Today, Chang-Gardner spends her days travelling the city, sharing a practice that she describes as an uplifting blend of music, movement and connection – and one that often leaves the instructor feeling as inspired as her students. “Anytime someone will come up to me and say, ‘That was the best hot class I've ever had,’ it’s the greatest feeling because I know how yoga has changed my life,” she says. “Sharing that with other people is the most rewarding part of being an instructor.”
We caught up with Chang-Gardner, our Queen St. Ambassador, during a rare break in her jam-packed schedule to talk about how she finds calm – both in and out of class.
KA: Tell us more about your vision for Rose Gold Yoga.
Samantha Chang-Gardner: There’s one class I teach that really exemplifies what we’re about. It’s on the seventh floor of a building that holds a bunch of creative offices, in a big open space with floor-to-ceiling windows. I just come with a speaker, everyone throws down their mats and we play really loud music. It feels playful and open for people to try new things and not take it all so seriously.
KA: What does a typical day in your life look like?
SCG: I wake up early and have breakfast. Then I’ll go over whatever I’m doing for the day – writing sequences for classes, creating playlists, my schedule. The rest of the day pretty much consists of running around from studio to studio and doing a mix of corporate and private studio classes. It's very busy and it's very exhausting some days, but it's good. It's worth it.
KA: How do you find moments to pause during it all?
SCG: One of my most important rituals is making sure that I always arrive to my yoga classes at least 20 minutes early. Not only so that I'm punctual, but also to keep me sane. I like to go into the room before anyone's there and just meditate—even if only for five minutes. I have to make sure that I've completely arrived in the space and caught my breath before I can try to help anyone else find theirs. I also spend a lot of time commuting on my bike. I use that time to put on my headphones and call my fiancé – he’s the person that keeps me going through it all. It’s a little reckless, but it’s multi-tasking, and it’s important for me to check in on how his day is going.
KA: What about “guilty pleasures” – any go-tos that help you unwind?
SCG: I have a glass of red wine with my dinner pretty much every night. I don't like to call it a guilty pleasure because I don't think I should feel guilty about it – it’s something that keeps me sane and calm and ready to do it all over again the next day.
KA: Toronto is a fast-paced city.
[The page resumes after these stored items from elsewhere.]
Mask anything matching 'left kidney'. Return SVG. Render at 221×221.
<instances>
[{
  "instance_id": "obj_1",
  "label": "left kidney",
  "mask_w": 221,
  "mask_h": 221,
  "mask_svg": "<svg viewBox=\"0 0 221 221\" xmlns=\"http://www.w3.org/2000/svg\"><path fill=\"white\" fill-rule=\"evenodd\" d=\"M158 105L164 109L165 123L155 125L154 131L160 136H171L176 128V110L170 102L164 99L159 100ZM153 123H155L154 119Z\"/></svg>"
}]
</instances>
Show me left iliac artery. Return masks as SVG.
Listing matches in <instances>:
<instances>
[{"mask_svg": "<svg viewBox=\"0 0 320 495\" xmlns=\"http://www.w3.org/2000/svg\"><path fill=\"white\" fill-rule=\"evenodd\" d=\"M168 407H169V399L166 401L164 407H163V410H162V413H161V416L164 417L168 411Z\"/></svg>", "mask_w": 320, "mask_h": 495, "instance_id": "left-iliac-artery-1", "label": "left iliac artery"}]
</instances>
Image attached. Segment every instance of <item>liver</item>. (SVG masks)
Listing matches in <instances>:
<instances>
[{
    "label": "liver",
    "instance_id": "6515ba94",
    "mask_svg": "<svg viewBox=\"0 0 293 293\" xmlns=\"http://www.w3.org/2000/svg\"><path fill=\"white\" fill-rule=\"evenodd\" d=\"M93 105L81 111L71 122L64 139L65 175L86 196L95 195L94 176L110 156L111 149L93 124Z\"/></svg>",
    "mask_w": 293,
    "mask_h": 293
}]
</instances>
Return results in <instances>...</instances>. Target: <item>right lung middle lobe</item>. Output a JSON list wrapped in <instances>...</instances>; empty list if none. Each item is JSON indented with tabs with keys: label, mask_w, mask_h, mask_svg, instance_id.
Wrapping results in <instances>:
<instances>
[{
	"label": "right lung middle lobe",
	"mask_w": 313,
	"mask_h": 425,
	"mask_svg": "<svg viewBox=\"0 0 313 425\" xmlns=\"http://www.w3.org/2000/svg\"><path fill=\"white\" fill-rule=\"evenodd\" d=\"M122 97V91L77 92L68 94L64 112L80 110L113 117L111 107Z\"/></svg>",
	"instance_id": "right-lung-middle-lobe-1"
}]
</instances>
Where is your Zen zone?
SCG: I live in the Queen West neighbourhood, so I’m often in Trinity Bellwoods Park – getting up early, grabbing coffee and walking through the park is the perfect way to fuel up for teaching. Another special place is my fiance’s restaurant, Grand Electric. I used to work in the restaurant industry, and to be in that atmosphere where there's music playing and people around is not as hectic to me as the average person – I find it very relaxing.
KA: Are there any parts of your day you’d describe as analogue?
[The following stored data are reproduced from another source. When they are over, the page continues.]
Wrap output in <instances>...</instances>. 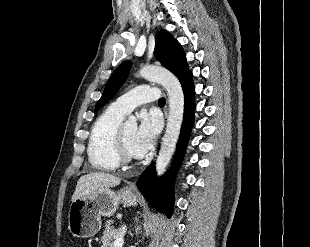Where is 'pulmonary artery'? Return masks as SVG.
I'll list each match as a JSON object with an SVG mask.
<instances>
[{
	"label": "pulmonary artery",
	"instance_id": "pulmonary-artery-1",
	"mask_svg": "<svg viewBox=\"0 0 310 247\" xmlns=\"http://www.w3.org/2000/svg\"><path fill=\"white\" fill-rule=\"evenodd\" d=\"M160 98L158 88L140 85L116 99L112 105L123 114L130 113L135 107Z\"/></svg>",
	"mask_w": 310,
	"mask_h": 247
}]
</instances>
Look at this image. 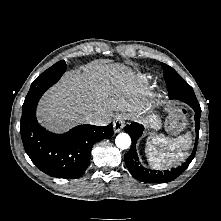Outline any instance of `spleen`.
<instances>
[{
  "instance_id": "1",
  "label": "spleen",
  "mask_w": 221,
  "mask_h": 221,
  "mask_svg": "<svg viewBox=\"0 0 221 221\" xmlns=\"http://www.w3.org/2000/svg\"><path fill=\"white\" fill-rule=\"evenodd\" d=\"M191 136L186 134L175 139L159 134L149 137L145 153L152 168L161 169L181 162L188 155L191 146Z\"/></svg>"
}]
</instances>
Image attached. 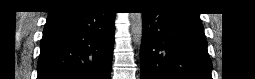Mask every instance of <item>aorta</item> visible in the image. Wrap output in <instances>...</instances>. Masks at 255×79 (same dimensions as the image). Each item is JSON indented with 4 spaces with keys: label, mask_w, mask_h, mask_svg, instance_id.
I'll list each match as a JSON object with an SVG mask.
<instances>
[{
    "label": "aorta",
    "mask_w": 255,
    "mask_h": 79,
    "mask_svg": "<svg viewBox=\"0 0 255 79\" xmlns=\"http://www.w3.org/2000/svg\"><path fill=\"white\" fill-rule=\"evenodd\" d=\"M130 28L133 41L137 45H141L143 36V17L142 13H130Z\"/></svg>",
    "instance_id": "1"
}]
</instances>
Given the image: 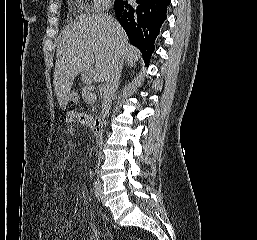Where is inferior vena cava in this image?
I'll use <instances>...</instances> for the list:
<instances>
[{"instance_id":"1","label":"inferior vena cava","mask_w":257,"mask_h":240,"mask_svg":"<svg viewBox=\"0 0 257 240\" xmlns=\"http://www.w3.org/2000/svg\"><path fill=\"white\" fill-rule=\"evenodd\" d=\"M115 45L116 51L112 62V68L106 80V84L103 88V120L108 115L111 108L112 99L119 85V79L122 69V56L120 48L118 43H116Z\"/></svg>"}]
</instances>
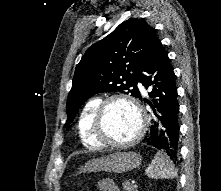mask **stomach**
<instances>
[{
    "label": "stomach",
    "instance_id": "stomach-1",
    "mask_svg": "<svg viewBox=\"0 0 221 191\" xmlns=\"http://www.w3.org/2000/svg\"><path fill=\"white\" fill-rule=\"evenodd\" d=\"M141 160V155L135 152H116L105 157L88 161L80 168L79 172L105 171L123 173L139 167Z\"/></svg>",
    "mask_w": 221,
    "mask_h": 191
}]
</instances>
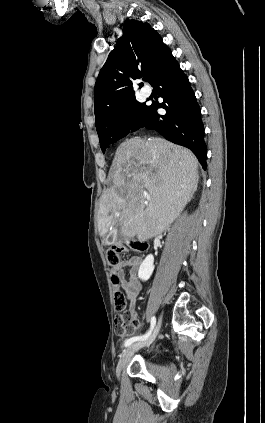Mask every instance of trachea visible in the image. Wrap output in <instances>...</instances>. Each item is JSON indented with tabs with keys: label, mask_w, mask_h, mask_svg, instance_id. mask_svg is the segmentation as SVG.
<instances>
[{
	"label": "trachea",
	"mask_w": 265,
	"mask_h": 423,
	"mask_svg": "<svg viewBox=\"0 0 265 423\" xmlns=\"http://www.w3.org/2000/svg\"><path fill=\"white\" fill-rule=\"evenodd\" d=\"M143 79H144V81H148V77L147 76H145Z\"/></svg>",
	"instance_id": "1"
}]
</instances>
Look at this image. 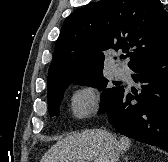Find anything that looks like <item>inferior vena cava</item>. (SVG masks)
Returning <instances> with one entry per match:
<instances>
[{
  "label": "inferior vena cava",
  "instance_id": "1",
  "mask_svg": "<svg viewBox=\"0 0 168 162\" xmlns=\"http://www.w3.org/2000/svg\"><path fill=\"white\" fill-rule=\"evenodd\" d=\"M111 158H110V162H118L119 161V155H120V151L118 149L117 146V142L116 140L113 138L112 142H111Z\"/></svg>",
  "mask_w": 168,
  "mask_h": 162
}]
</instances>
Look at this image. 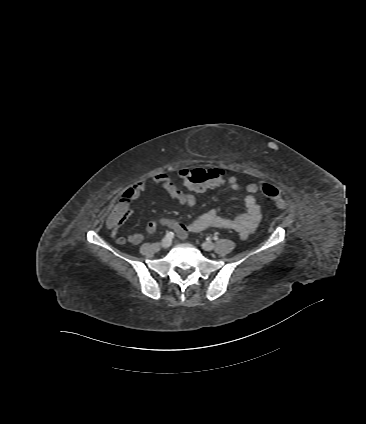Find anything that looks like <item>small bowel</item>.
<instances>
[{
	"instance_id": "1",
	"label": "small bowel",
	"mask_w": 366,
	"mask_h": 424,
	"mask_svg": "<svg viewBox=\"0 0 366 424\" xmlns=\"http://www.w3.org/2000/svg\"><path fill=\"white\" fill-rule=\"evenodd\" d=\"M213 169L220 172V174L215 183L203 189H192L188 187L190 191H182L165 173L156 175L153 178V182L155 184H160L173 200L177 201L181 205L192 207L196 203V198L192 192H203L207 189H212L224 183L223 170L218 168ZM227 184L233 191L240 190V185L236 177H229L227 179ZM247 187V194L244 197V205L246 210L240 215L232 218L224 217L219 213L218 209L214 208L198 216L188 225H184L171 218L161 217L157 220L148 222L146 225V231L148 234H153L157 230L158 226H163L174 230L181 239H185L189 232H202L209 228H220L232 230L240 238L244 239L255 232L262 218L261 208L257 204V201L254 197L255 192L248 191ZM145 188V180H140L135 183L126 191L131 193L129 200L136 199L145 190ZM127 218H121L118 216L114 209L107 219V226L113 230L112 237L117 243L124 244L125 242H128L130 244L137 245L144 239V236L141 233H134L128 237H124L119 233L121 226L124 224Z\"/></svg>"
}]
</instances>
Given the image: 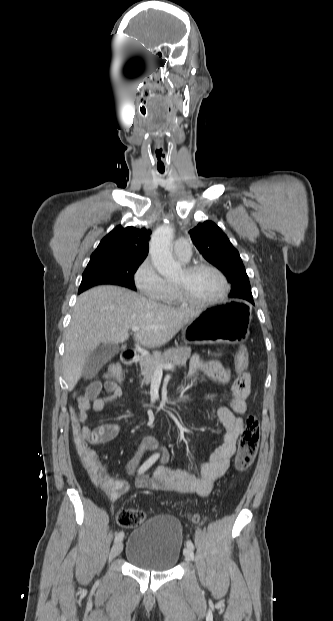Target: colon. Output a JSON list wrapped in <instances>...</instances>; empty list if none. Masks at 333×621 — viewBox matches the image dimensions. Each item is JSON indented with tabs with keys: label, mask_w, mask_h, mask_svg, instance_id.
<instances>
[{
	"label": "colon",
	"mask_w": 333,
	"mask_h": 621,
	"mask_svg": "<svg viewBox=\"0 0 333 621\" xmlns=\"http://www.w3.org/2000/svg\"><path fill=\"white\" fill-rule=\"evenodd\" d=\"M248 352L245 347L238 350L236 356L235 375L241 376L246 372L248 365ZM106 375L117 382L123 381V372L119 365L111 364L106 369ZM71 428L74 446L77 455L92 482L103 490L107 495L113 491L112 479L98 461L94 451L89 447L88 441L82 433V427L74 412L71 413ZM260 441V426L256 417H247L245 427L239 439L238 452L235 460V468L239 472L247 470L254 462ZM145 519L142 511L137 509H124L119 512L117 522L121 527L132 528L140 525Z\"/></svg>",
	"instance_id": "colon-1"
}]
</instances>
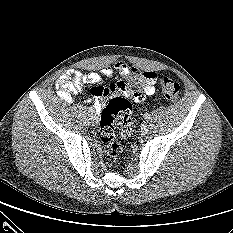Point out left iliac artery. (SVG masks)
I'll list each match as a JSON object with an SVG mask.
<instances>
[{
    "instance_id": "1",
    "label": "left iliac artery",
    "mask_w": 233,
    "mask_h": 233,
    "mask_svg": "<svg viewBox=\"0 0 233 233\" xmlns=\"http://www.w3.org/2000/svg\"><path fill=\"white\" fill-rule=\"evenodd\" d=\"M149 116H150V115H149L148 113H145V114H144V118H145V119H148Z\"/></svg>"
}]
</instances>
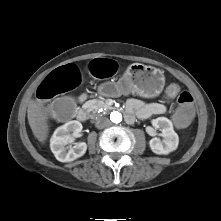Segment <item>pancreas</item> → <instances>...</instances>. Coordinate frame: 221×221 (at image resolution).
Here are the masks:
<instances>
[{
    "instance_id": "1",
    "label": "pancreas",
    "mask_w": 221,
    "mask_h": 221,
    "mask_svg": "<svg viewBox=\"0 0 221 221\" xmlns=\"http://www.w3.org/2000/svg\"><path fill=\"white\" fill-rule=\"evenodd\" d=\"M85 108L89 112L92 111L93 113H96L100 108H103V109L107 108V105L103 100L93 99V100H89L88 102H86Z\"/></svg>"
}]
</instances>
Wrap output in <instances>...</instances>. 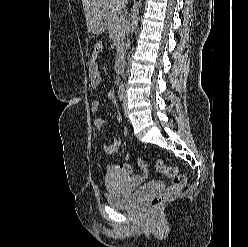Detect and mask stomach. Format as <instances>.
Segmentation results:
<instances>
[{
  "label": "stomach",
  "mask_w": 248,
  "mask_h": 247,
  "mask_svg": "<svg viewBox=\"0 0 248 247\" xmlns=\"http://www.w3.org/2000/svg\"><path fill=\"white\" fill-rule=\"evenodd\" d=\"M107 14V13H106ZM103 15L91 29L92 33L95 35L102 34L107 26V16Z\"/></svg>",
  "instance_id": "0dacf381"
}]
</instances>
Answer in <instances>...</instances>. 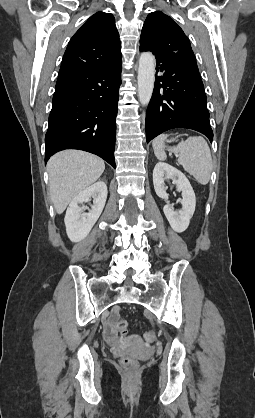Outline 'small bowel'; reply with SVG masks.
I'll return each instance as SVG.
<instances>
[{"mask_svg":"<svg viewBox=\"0 0 255 418\" xmlns=\"http://www.w3.org/2000/svg\"><path fill=\"white\" fill-rule=\"evenodd\" d=\"M114 314H117V309L114 311ZM105 335H106V339L109 342H113L116 339L117 334H116L115 328L113 326V323H110L106 327V329H105Z\"/></svg>","mask_w":255,"mask_h":418,"instance_id":"obj_1","label":"small bowel"}]
</instances>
SCG: I write out all my yoga class sequences by hand. People will be like, “You’re always walking around with this little black notebook when you could just put your sequences in your phone like a normal person.” But for me it’s really special to write them down – it’s an important moment I take for myself. I’ll finish a notebook and add it to my collection, then I’ll start a new one.
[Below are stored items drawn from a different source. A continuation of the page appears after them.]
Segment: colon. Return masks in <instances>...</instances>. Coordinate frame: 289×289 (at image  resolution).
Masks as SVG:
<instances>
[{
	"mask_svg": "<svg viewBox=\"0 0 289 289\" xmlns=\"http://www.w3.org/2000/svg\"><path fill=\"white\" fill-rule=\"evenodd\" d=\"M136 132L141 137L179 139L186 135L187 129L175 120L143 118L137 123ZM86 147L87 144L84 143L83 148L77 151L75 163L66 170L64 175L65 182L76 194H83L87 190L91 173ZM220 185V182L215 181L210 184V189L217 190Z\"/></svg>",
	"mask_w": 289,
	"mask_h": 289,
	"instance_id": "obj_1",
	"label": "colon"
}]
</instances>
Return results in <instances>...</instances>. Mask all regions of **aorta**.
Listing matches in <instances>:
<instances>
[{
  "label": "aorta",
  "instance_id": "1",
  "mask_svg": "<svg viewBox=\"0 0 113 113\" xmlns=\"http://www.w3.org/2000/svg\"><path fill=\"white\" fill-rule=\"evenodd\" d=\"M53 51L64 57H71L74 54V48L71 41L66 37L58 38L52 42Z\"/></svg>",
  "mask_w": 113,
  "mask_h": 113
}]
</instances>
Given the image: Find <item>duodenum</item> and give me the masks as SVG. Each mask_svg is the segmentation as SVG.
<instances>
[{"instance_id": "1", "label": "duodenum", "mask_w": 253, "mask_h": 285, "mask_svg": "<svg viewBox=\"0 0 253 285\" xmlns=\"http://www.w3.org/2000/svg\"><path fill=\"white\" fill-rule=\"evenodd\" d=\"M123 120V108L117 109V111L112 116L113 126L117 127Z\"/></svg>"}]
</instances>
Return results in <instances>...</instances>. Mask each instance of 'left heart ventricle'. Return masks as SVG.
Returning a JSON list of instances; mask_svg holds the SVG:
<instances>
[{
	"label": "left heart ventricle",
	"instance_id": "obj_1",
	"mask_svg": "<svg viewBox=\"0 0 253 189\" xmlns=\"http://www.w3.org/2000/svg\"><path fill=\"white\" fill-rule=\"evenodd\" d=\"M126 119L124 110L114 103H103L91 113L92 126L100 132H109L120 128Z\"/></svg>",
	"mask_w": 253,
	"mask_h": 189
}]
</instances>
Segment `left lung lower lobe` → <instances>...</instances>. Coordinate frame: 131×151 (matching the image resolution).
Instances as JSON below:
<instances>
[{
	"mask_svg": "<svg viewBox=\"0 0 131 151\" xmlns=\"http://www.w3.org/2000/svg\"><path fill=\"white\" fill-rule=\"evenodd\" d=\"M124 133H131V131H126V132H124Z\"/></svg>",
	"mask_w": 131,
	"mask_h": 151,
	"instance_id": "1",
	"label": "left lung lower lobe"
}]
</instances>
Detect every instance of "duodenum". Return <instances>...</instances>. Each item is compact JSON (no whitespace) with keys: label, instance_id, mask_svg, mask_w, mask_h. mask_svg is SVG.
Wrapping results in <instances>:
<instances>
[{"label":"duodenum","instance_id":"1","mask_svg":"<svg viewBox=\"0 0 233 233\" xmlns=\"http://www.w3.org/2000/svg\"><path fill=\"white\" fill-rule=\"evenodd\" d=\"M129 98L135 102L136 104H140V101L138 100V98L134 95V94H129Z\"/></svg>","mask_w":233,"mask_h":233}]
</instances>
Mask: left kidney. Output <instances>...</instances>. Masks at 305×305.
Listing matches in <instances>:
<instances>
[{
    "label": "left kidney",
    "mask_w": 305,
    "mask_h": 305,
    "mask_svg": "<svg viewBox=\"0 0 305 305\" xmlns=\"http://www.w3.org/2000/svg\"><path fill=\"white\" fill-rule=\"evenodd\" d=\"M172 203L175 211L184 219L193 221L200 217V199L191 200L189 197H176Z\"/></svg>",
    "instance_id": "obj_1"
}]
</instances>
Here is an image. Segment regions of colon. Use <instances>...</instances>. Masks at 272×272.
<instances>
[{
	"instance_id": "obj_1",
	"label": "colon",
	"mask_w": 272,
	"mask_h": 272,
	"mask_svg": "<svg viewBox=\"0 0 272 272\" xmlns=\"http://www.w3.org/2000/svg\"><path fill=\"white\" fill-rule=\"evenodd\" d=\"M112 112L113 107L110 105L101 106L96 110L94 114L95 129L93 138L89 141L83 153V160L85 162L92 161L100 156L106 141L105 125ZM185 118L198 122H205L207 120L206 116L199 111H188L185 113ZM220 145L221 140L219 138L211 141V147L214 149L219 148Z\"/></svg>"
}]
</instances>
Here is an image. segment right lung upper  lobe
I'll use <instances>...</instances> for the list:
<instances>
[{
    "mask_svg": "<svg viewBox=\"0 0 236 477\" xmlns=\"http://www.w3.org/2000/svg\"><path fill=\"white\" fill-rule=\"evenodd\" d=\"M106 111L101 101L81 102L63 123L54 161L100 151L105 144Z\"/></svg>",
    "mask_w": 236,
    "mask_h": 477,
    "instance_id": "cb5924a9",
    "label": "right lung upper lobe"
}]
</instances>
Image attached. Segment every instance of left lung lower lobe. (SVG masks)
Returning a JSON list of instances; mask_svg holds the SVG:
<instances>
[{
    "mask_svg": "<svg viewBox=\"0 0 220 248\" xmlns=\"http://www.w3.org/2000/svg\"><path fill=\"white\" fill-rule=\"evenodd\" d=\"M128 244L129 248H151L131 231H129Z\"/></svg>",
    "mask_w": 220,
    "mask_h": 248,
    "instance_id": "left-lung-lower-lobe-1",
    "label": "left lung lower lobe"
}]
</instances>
KA: On the topic of unplugging, has the rise of the Instagram “yogi-nfluencer” been a positive or negative thing for the community?
SCG: On one hand, social media can be very encouraging. I follow a lot of yogis and I’ll see different poses and think, “Whoa, I want to do that,” and I’ll work towards it. On the other hand, there can be a lot of emphasis on the physical body and what it’s supposed to look like. Luckily, there are more and more really cool accounts showing up with different types of bodies, which is making the space more encouraging. When it comes to my Instagram, I try to keep things positive and open and inviting to people of all different levels and types.
KA: When the going gets tough, what’s your go-to solution?
SCG: This sounds really simple – because it is. For me, it’s coming back to my breath. If I can just get back to my breath and breathe in and out, even 10 times, that always makes me realize what actually matters. At the end of the day, there’s only so much you can do, and if you’re still breathing, you’re ok – you know?